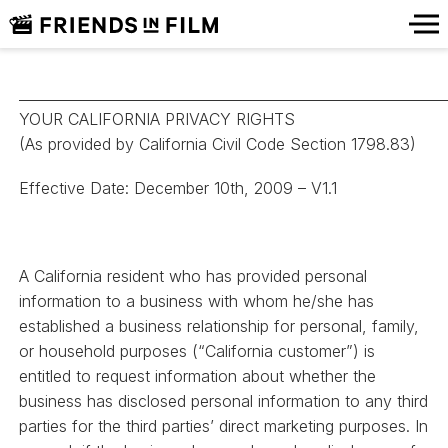
_____________________________________________________________
YOUR CALIFORNIA PRIVACY RIGHTS
(As provided by California Civil Code Section 1798.83)
Effective Date: December 10th, 2009 – V1.1
A California resident who has provided personal
information to a business with whom he/she has
established a business relationship for personal, family,
or household purposes (“California customer”) is
entitled to request information about whether the
business has disclosed personal information to any third
parties for the third parties’ direct marketing purposes. In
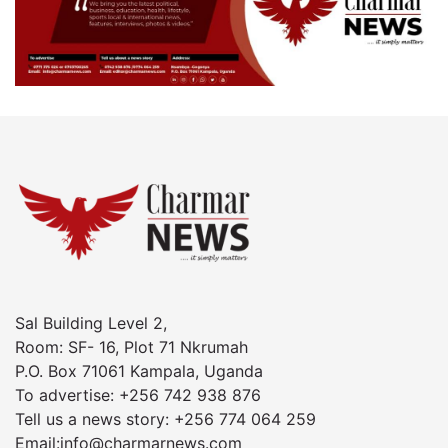
Sal Building Level 2,
Room: SF- 16, Plot 71 Nkrumah
P.O. Box 71061 Kampala, Uganda
To advertise: +256 742 938 876
Tell us a news story: +256 774 064 259
Email:info@charmarnews.com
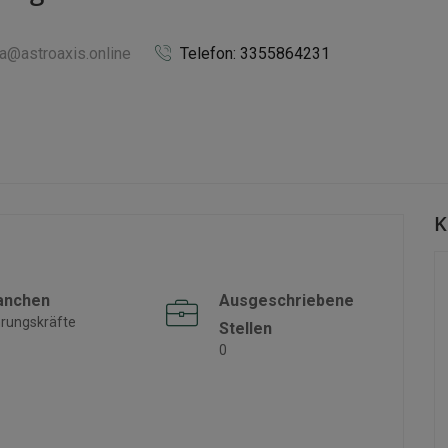
ka@astroaxis.online
Telefon: 3355864231
K
anchen
Ausgeschriebene
rungskräfte
Stellen
0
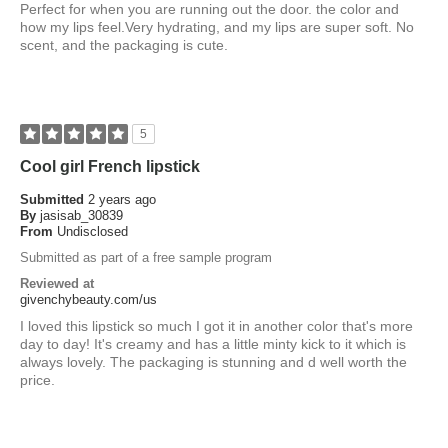
Perfect for when you are running out the door. the color and
how my lips feel.Very hydrating, and my lips are super soft. No
scent, and the packaging is cute.
5
Cool girl French lipstick
Submitted
2 years ago
By
jasisab_30839
From
Undisclosed
Submitted as part of a free sample program
Reviewed at
givenchybeauty.com/us
I loved this lipstick so much I got it in another color that's more
day to day! It's creamy and has a little minty kick to it which is
always lovely. The packaging is stunning and d well worth the
price.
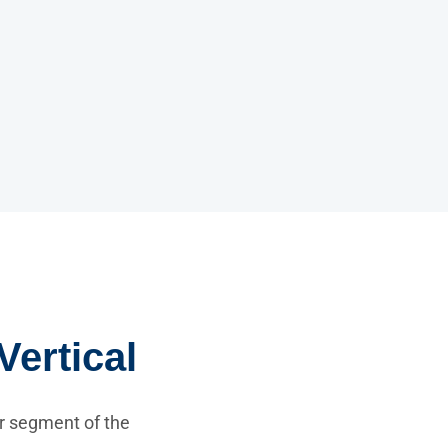
Vertical
r segment of the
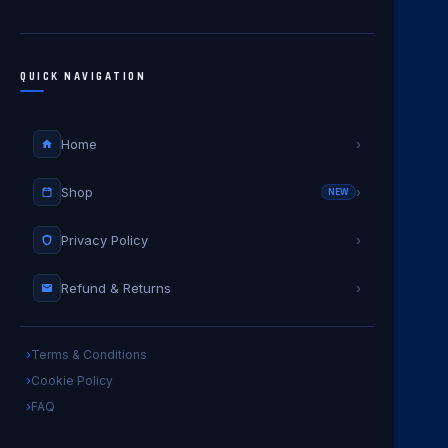
QUICK NAVIGATION
Home
›
Shop
›
NEW
Privacy Policy
›
Refund & Returns
›
Terms & Conditions
Cookie Policy
FAQ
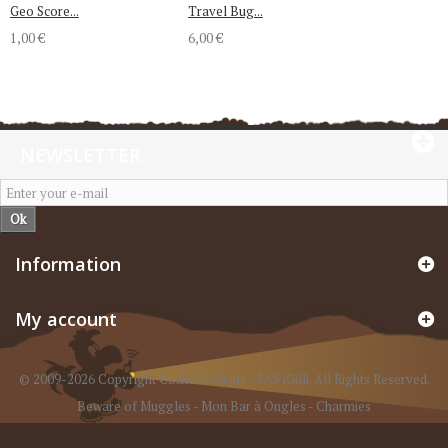
Geo Score...
Travel Bug...
1,00 €
6,00 €
NEWSLETTER
Ok
Information
My account
© 2009-2026 Copyright CacheBoutique - SAS iGilli. All Rights Reserved.
Beware of Muggles
-
Mon Bar à Ongles
-
Charmies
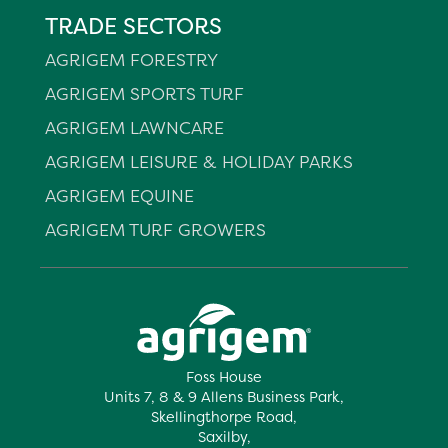
TRADE SECTORS
AGRIGEM FORESTRY
AGRIGEM SPORTS TURF
AGRIGEM LAWNCARE
AGRIGEM LEISURE & HOLIDAY PARKS
AGRIGEM EQUINE
AGRIGEM TURF GROWERS
Foss House
Units 7, 8 & 9 Allens Business Park,
Skellingthorpe Road,
Saxilby,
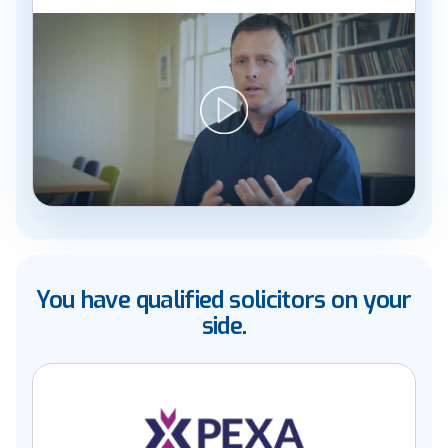
You have qualified solicitors on your
side.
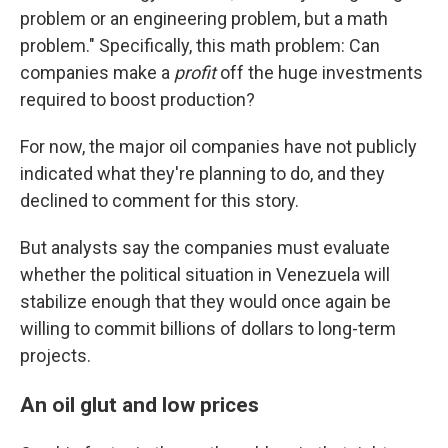
problem or an engineering problem, but a math
problem." Specifically, this math problem: Can
companies make a
profit
off the huge investments
required to boost production?
For now, the major oil companies have not publicly
indicated what they're planning to do, and they
declined to comment for this story.
But analysts say the companies must evaluate
whether the political situation in Venezuela will
stabilize enough that they would once again be
willing to commit billions of dollars to long-term
projects.
An oil glut and low prices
════════════════
Search the data for the word "that" and copy each line where it appears.

RESULT BELOW
I loved this lipstick so much I got it in another color that's more
stabilize enough that they would once again be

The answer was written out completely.